Early life and education

Rachelle Anayansi Mozman Solano is a first generation American and was born and grew up in New York City.[3] She makes work between New York City and Panama. the country of her maternal family.[3] Her parents met at Hunter College at CUNY shortly after both immigrating to the U.S. and were committed to the Trotskyist movement for many years.[3] Her father was a Geologist who later became a Computer programmer and her mother worked for the New York City Department of Education.[3] Her paternal grandparents were sample maker's, and moved to New York City to work in the garment industry.[3] Mozman Solano graduated from Fiorello H. LaGuardia High School for Music & Art and the Performing Arts in New York City.[3] She earned an MFA in Photography from Tyler School of Art at Temple University, where she studied with Coco Fusco, and a BFA from Purchase College at SUNY, where she studied with cinema and media studies historian Tom Gunning and artists Gregory Crewdson, Jo Ann Walters, Mary Lucier and Antonio Frasconi.[3] Her artworks deeply engage in clinical psychoanalysis, she also has 14 years of psychoanalytic training from the National Psychological Association for Psychoanalysis, New York, and has worked as a clinical psychoanalyst from 2010 to 2017.[3] She is currently teaching at School of the Museum of Fine Arts at Tufts University as a professor of the Practice in Photography since 2018.[4][5]

Art

Mozman Solano's artistic practice explores how mythology, history, the psyche, and economics overlap and become part of the psychological and somatic experience.
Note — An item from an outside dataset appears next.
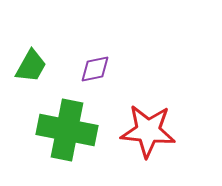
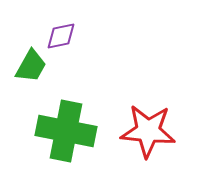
purple diamond: moved 34 px left, 33 px up
green cross: moved 1 px left, 1 px down
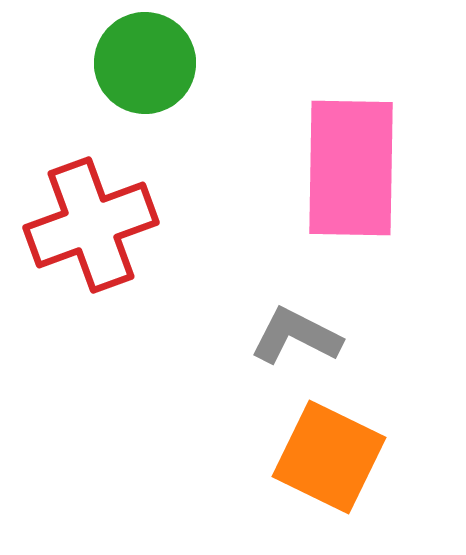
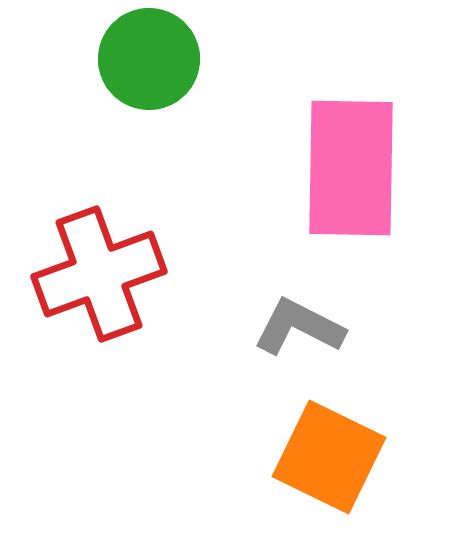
green circle: moved 4 px right, 4 px up
red cross: moved 8 px right, 49 px down
gray L-shape: moved 3 px right, 9 px up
Mozman Solano's work addresses trauma as a consequence of racial supremacism, diaspora and subjugation, particularly in the experience of women. Her photographs and videos address narrative, and the exploration of narrative as shaped by perception.[6] Her 2018 project Metamorphosis of Failure was inspired by a 2014 MoMA exhibition of the works of Paul Gauguin. Mozman Solano explored Gauguin's interest in racial purity against his biracial background, as well as the role of the museum in shaping cultural perceptions of him.[7] This project also engages with a feminist critique by creating images of Gauguin's muses and their poses.[8][9][3] In 2020 Mozman Solano will release her monograph Colonial Echo with Kris Graves Projects, bringing together two related bodies of work, Casa de Mujeres and La Negra as well as interviews. The work is based on her family biography, with Casa de Mujeres focusing on the experience and impact of colonialism in Panama, and La Negra addressing the time when her family migrated first to the American south, and then to New York City in the mid-1960s. The name for the title La Negra, comes from the nickname given to her grandmother by her family.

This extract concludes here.